Certifying the adiabatic preparation of ultracold lattice bosons in the vicinity of the Mott transition

TL;DR

This paper combines experimental measurements and quantum Monte Carlo simulations to verify that ultracold bosons in optical lattices can be prepared in equilibrium states near the Mott transition, demonstrating adiabatic control in quantum simulations.

Contribution

It provides a validated thermometry method and confirms the adiabatic preparation of equilibrium states near the Mott transition in cold-atom experiments.

Findings

Measured temperatures match QMC predictions across the transition.

Thermometry is most accurate near the critical regime.

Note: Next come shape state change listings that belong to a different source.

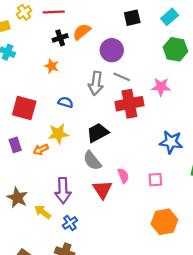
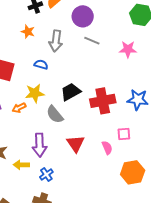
gray arrow: (96, 83) -> (56, 41), moved
red cross: (129, 104) -> (103, 101), moved
gray semicircle: (92, 161) -> (55, 114), moved
pink semicircle: (123, 176) -> (107, 148), moved
yellow arrow: (43, 212) -> (21, 165), turned -35

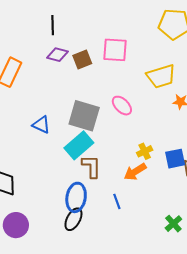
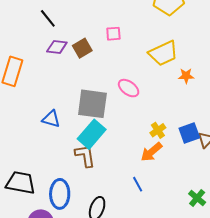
black line: (53, 25) -> (48, 18), turned -30
pink square: (115, 50) -> (113, 34), size x0.6
brown L-shape: (91, 166) -> (85, 156), moved
blue ellipse: (76, 197) -> (60, 194), moved

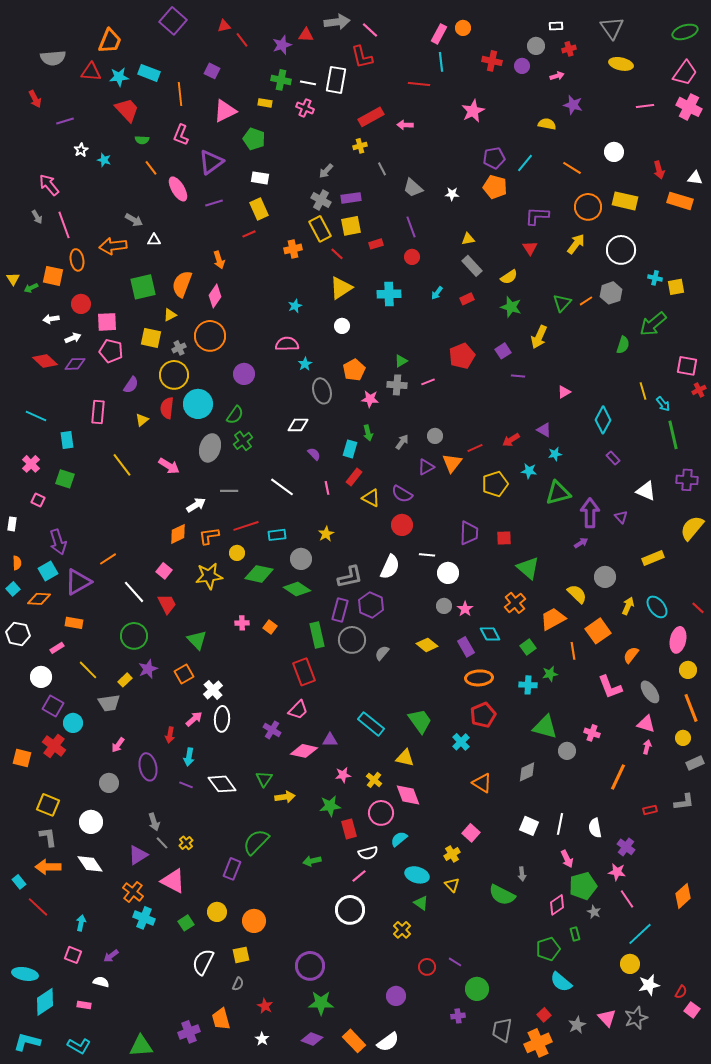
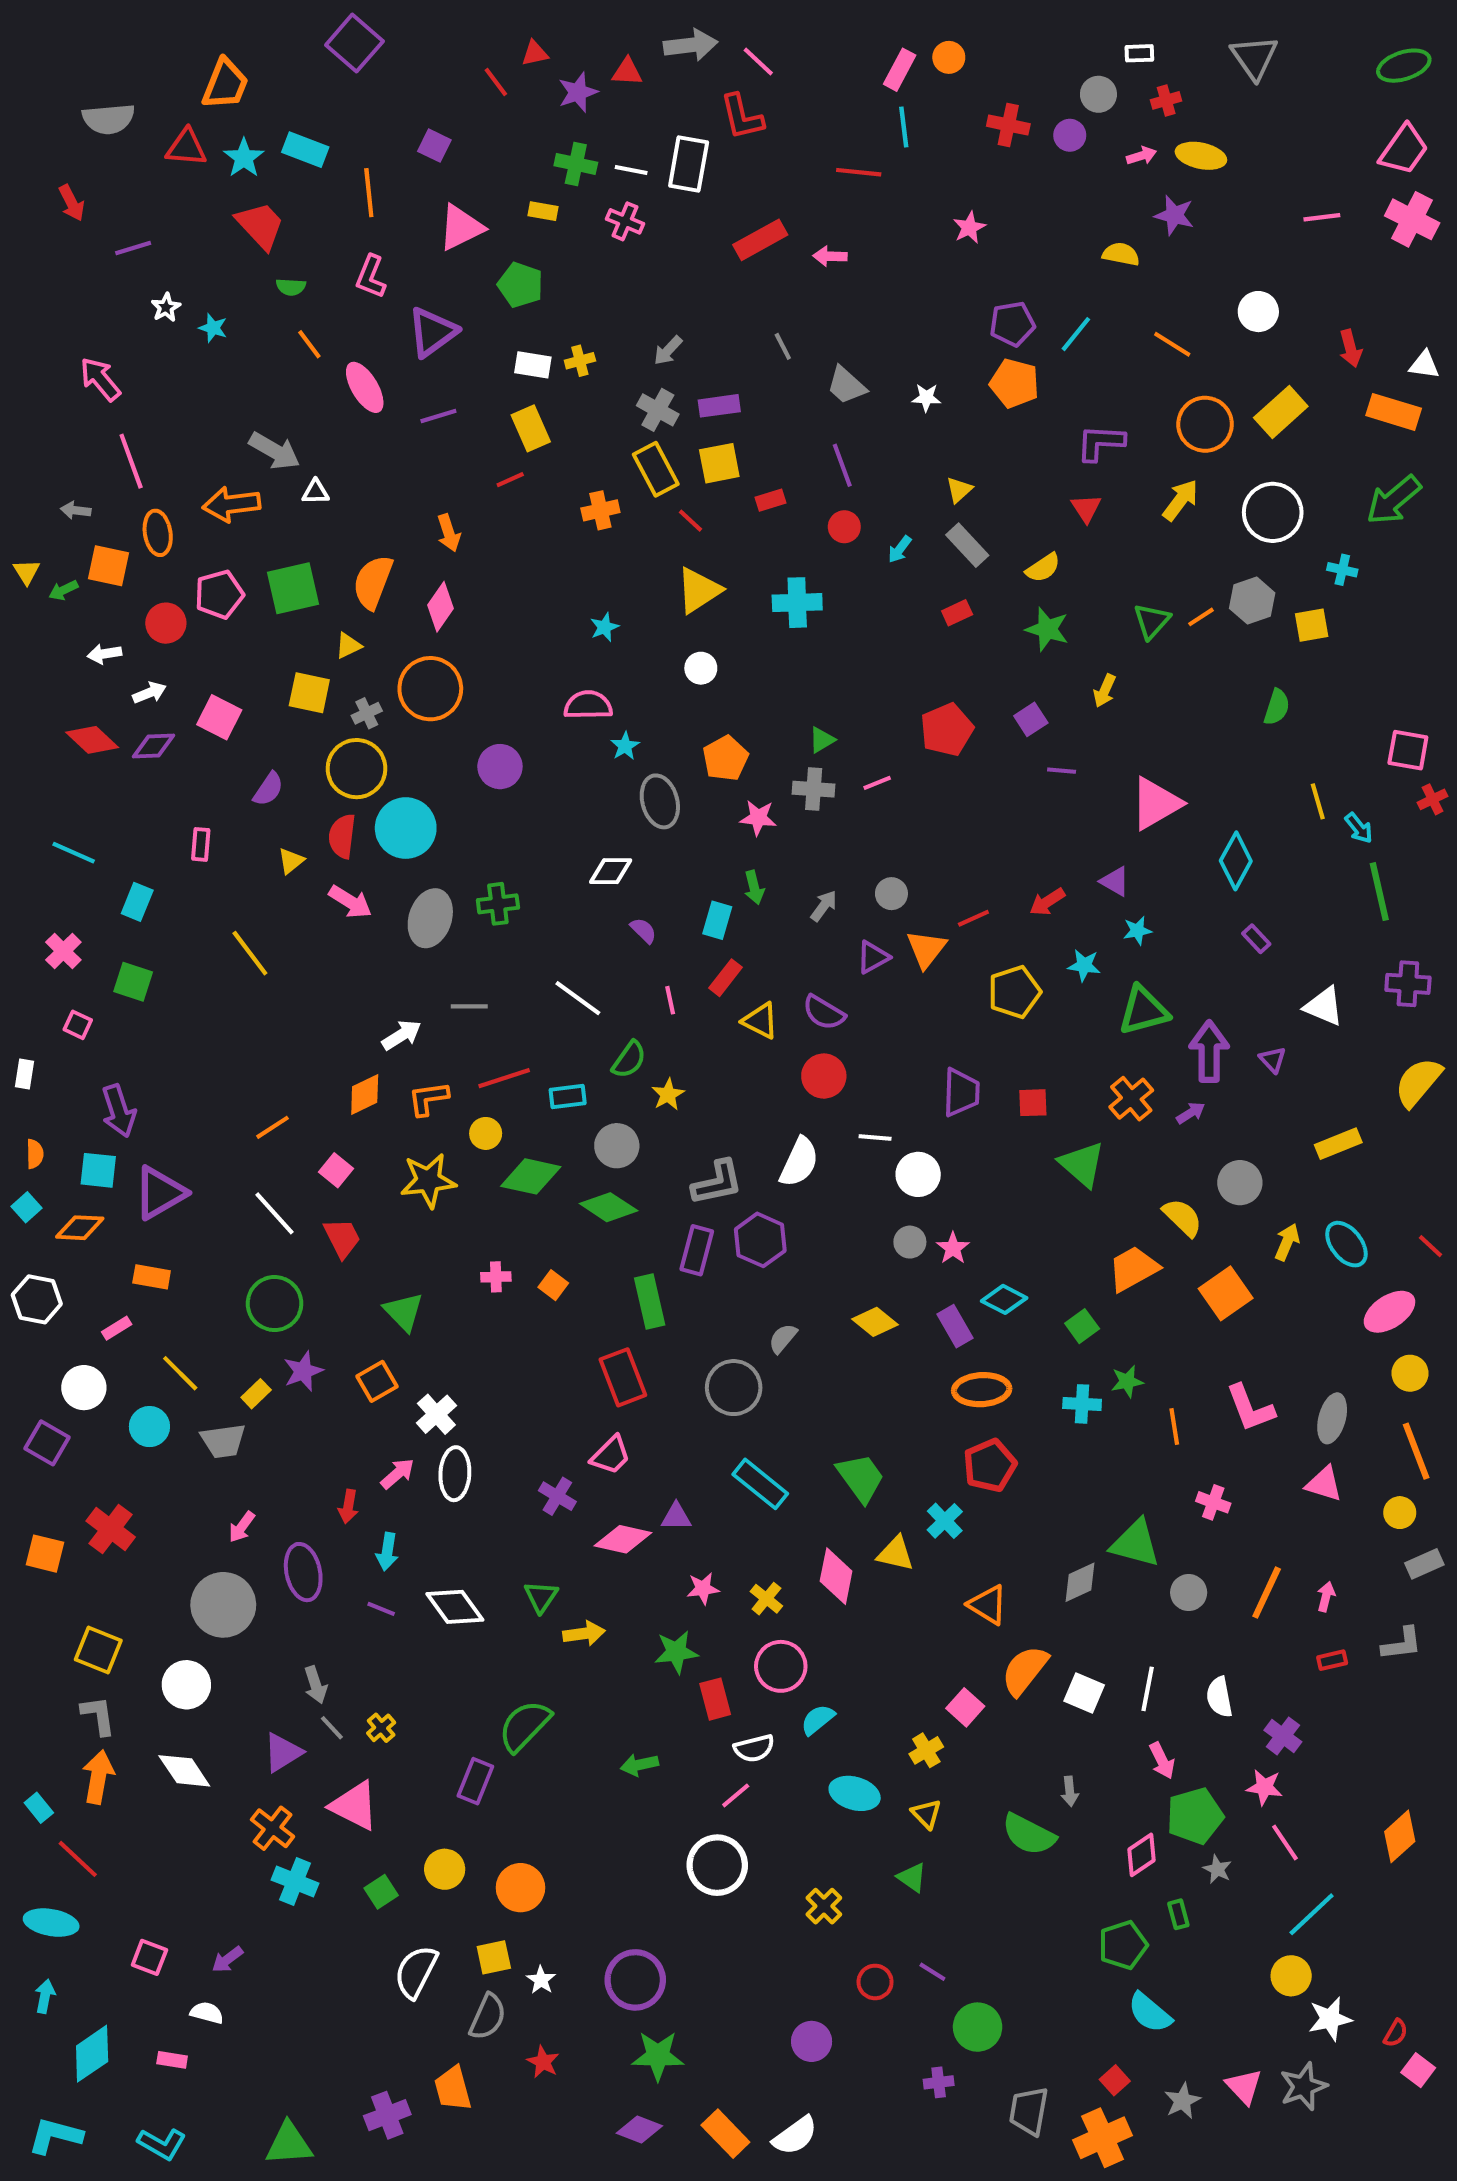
red triangle: (224, 26) -> (535, 53), moved
yellow ellipse: (621, 64) -> (1201, 156), moved
cyan star: (119, 77) -> (244, 158), turned -30
pink star: (473, 111) -> (969, 227), size x0.7
yellow cross: (360, 146) -> (580, 361), moved
yellow rectangle: (625, 201) -> (1281, 412), turned -55
gray arrow: (37, 217) -> (76, 510), moved, turned 128
gray arrow: (134, 220) -> (275, 451), size x1.4
yellow triangle: (468, 239) -> (959, 490), turned -32
yellow square: (676, 287) -> (1312, 625), moved
cyan arrow: (437, 293) -> (900, 549), moved
pink square: (107, 322) -> (219, 717), moved, turned 30
green arrow: (653, 324) -> (1394, 500), moved
yellow arrow: (539, 337) -> (1105, 691), size x0.7
pink pentagon: (111, 351) -> (219, 594), moved, turned -30
pink triangle: (564, 392) -> (1156, 803), size x2.0
pink rectangle: (98, 412) -> (201, 844), size x0.7
green semicircle: (235, 415) -> (629, 1060), moved
cyan rectangle: (67, 440) -> (137, 902), turned 30
green cross: (243, 441) -> (498, 904), turned 30
pink arrow: (169, 466) -> (350, 902), moved
orange line: (108, 559) -> (272, 1127), moved
cyan square: (48, 571) -> (98, 1170), turned 36
orange cross: (515, 603) -> (1131, 1099), moved
cyan diamond: (490, 634) -> (1004, 1299), turned -35
gray circle: (352, 640) -> (734, 1388), moved
pink ellipse: (678, 640) -> (1389, 1312), turned 45
orange line: (573, 651) -> (1174, 1427), moved
orange semicircle: (631, 655) -> (1025, 1670), moved, size x1.5
gray ellipse: (650, 692) -> (1332, 1418), turned 50
purple square: (53, 706) -> (47, 1443), moved
cyan circle: (73, 723) -> (149, 1427), moved
green triangle: (545, 727) -> (1135, 1543), moved
pink arrow: (647, 747) -> (1326, 1597), moved
gray circle: (567, 751) -> (1189, 1593), moved
yellow triangle: (405, 758) -> (896, 1554), moved
gray circle: (109, 783) -> (223, 1605), size x1.6
pink diamond: (408, 795) -> (836, 1576), moved, turned 32
orange arrow: (48, 867) -> (98, 1777), turned 100
green triangle: (421, 903) -> (912, 1877), moved
cyan arrow: (81, 923) -> (45, 1996), moved
cyan ellipse: (25, 974) -> (51, 1923), moved
gray semicircle: (238, 984) -> (488, 2017), size x1.6
white star: (262, 1039) -> (541, 1980), moved

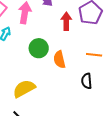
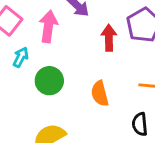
green circle: (39, 48) -> (49, 81), moved

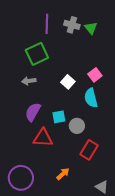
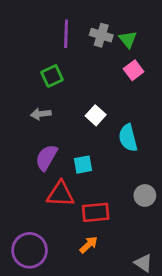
green square: (37, 54) -> (52, 76), size x0.7
pink square: (95, 75) -> (134, 70), moved
gray circle: (77, 126) -> (145, 195), moved
red rectangle: (89, 150) -> (96, 212), moved, turned 54

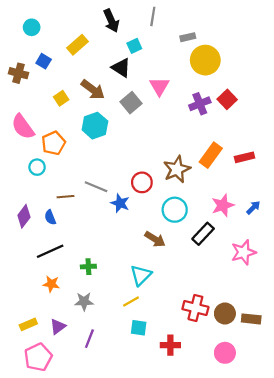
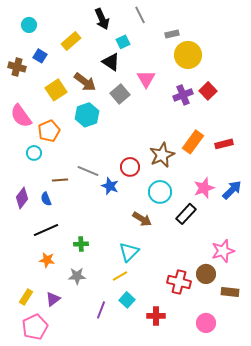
gray line: (153, 16) -> (140, 15), turned -36
yellow square: (61, 98) -> (56, 90), size x1.5
blue arrow: (253, 208) -> (232, 190), size x1.5
pink star: (243, 252) -> (223, 251), moved
brown circle: (225, 313) -> (206, 274), moved
yellow rectangle: (28, 324) -> (26, 297), turned -35
cyan square: (139, 328) -> (127, 300), turned 35
purple line: (89, 339) -> (101, 310), moved

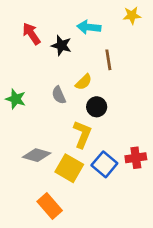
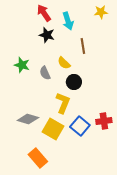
cyan arrow: (89, 27) -> (68, 21), turned -114
red arrow: (31, 34) -> (44, 13), moved
yellow semicircle: (84, 82) -> (64, 63), turned 88
green star: (16, 99) -> (22, 65), moved

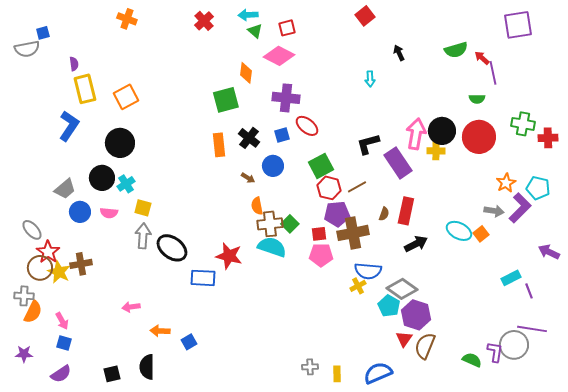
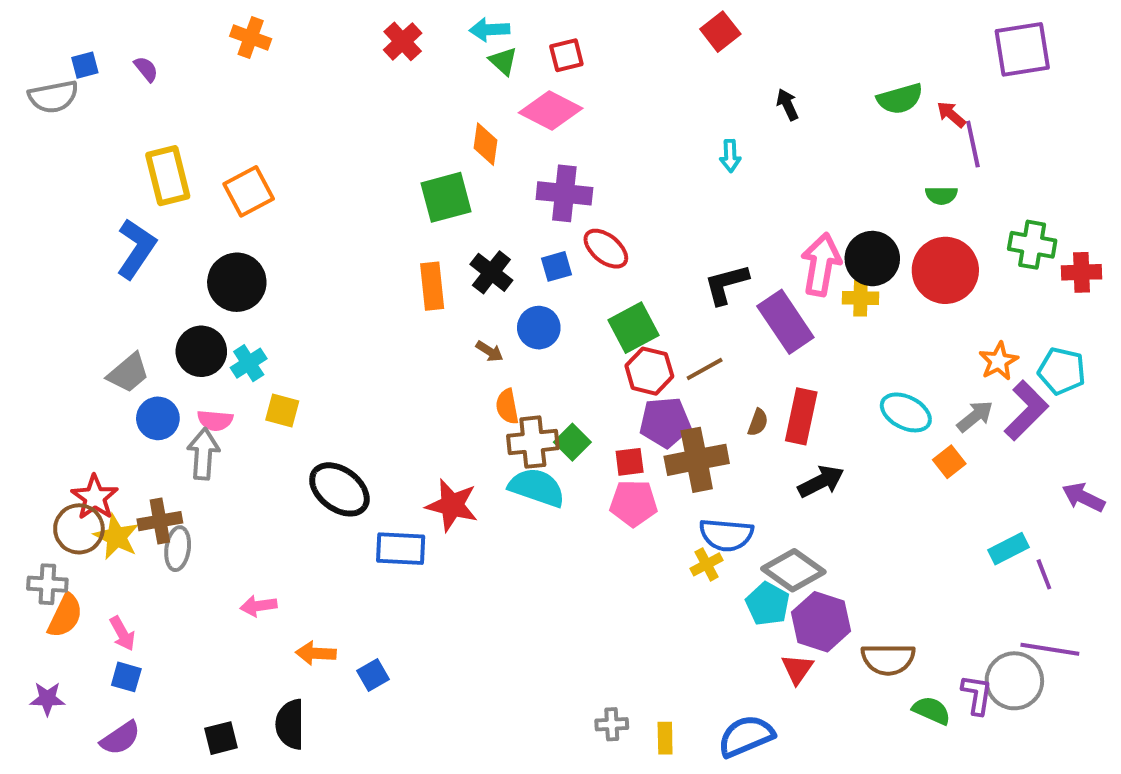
purple semicircle: (74, 64) -> (146, 69), moved, turned -32
gray arrow: (494, 211) -> (975, 416), turned -48
gray ellipse: (32, 230) -> (178, 549), moved, turned 50
cyan ellipse: (459, 231) -> (906, 412), moved
gray arrow: (143, 236) -> (203, 454), moved
brown semicircle: (425, 346) -> (888, 659), moved, turned -112

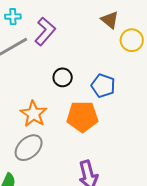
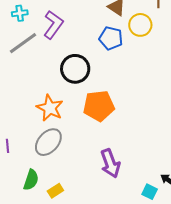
black circle: (63, 77) -> (75, 69), size x1.5
blue pentagon: (103, 86) -> (111, 38), moved

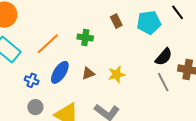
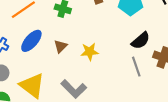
brown triangle: (88, 73) -> (60, 46), turned -32

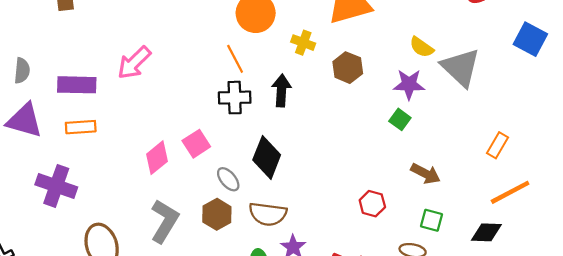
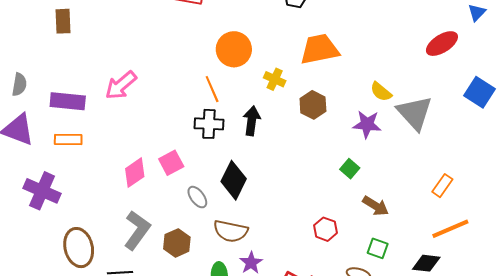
green square: (400, 119) -> (350, 169), moved
brown hexagon: (217, 214) -> (177, 243), moved

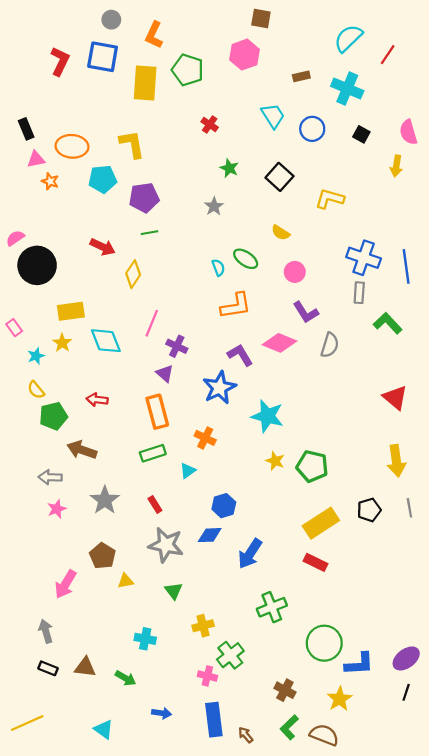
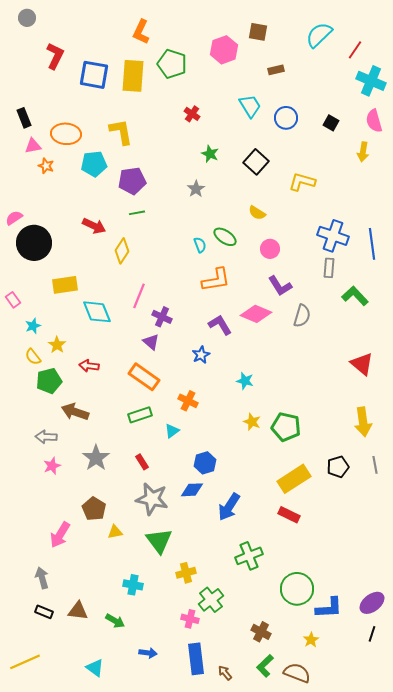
brown square: (261, 19) -> (258, 32), moved
gray circle: (111, 20) -> (27, 18), moved
blue square: (103, 57) -> (94, 75), moved
cyan cross: (347, 88) -> (371, 81), moved
yellow star: (62, 343) -> (57, 345), moved
blue star: (219, 388) -> (201, 355), size x0.6
orange rectangle: (157, 412) -> (144, 377), turned -40
cyan star: (267, 416) -> (245, 381), size x0.6
green triangle: (174, 591) -> (159, 541), size x1.6
yellow star: (340, 699) -> (311, 640), size x0.7

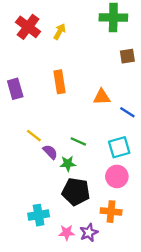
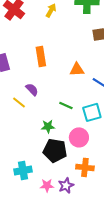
yellow arrow: (60, 32) -> (51, 10), moved
green line: (78, 141) -> (66, 105), moved
purple semicircle: (50, 152) -> (32, 89), moved
pink circle: (117, 176) -> (79, 137), moved

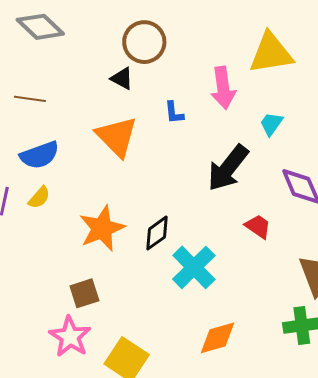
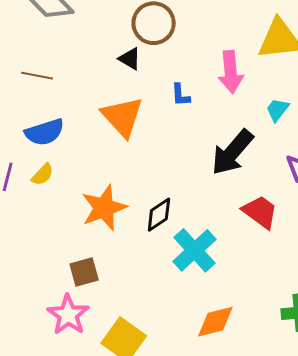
red trapezoid: (258, 226) -> (260, 212), size x1.4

Equilibrium states including quantum-critical regimes can be prepared adiabatically.

Abstract

We present a joint experimental and theoretical analysis to assess the adiabatic experimental preparation of ultracold bosons in optical lattices aimed at simulating the three-dimensional Bose-Hubbard model. Thermometry of lattice gases is realized from the superfluid to the Mott regime by combining the measurement of three-dimensional momentum-space densities with ab-initio quantum Monte Carlo (QMC) calculations of the same quantity. The measured temperatures across the superfluid-to-Mott transition are in agreement with isentropic lines reconstructed via QMC for the experimental parameters of interest, with a conserved entropy per particle of $S/N=0.8(1) k_{B}$. In addition, the Fisher information associated with this thermometry method shows that the latter is most accurate in the critical regime close to the Mott transition, as confirmed in the experiment. These results prove that equilibrium states of the Bose-Hubbard model - including those in the quantum-critical regime above the Mott transition - can be adiabatically prepared in cold-atom apparatus.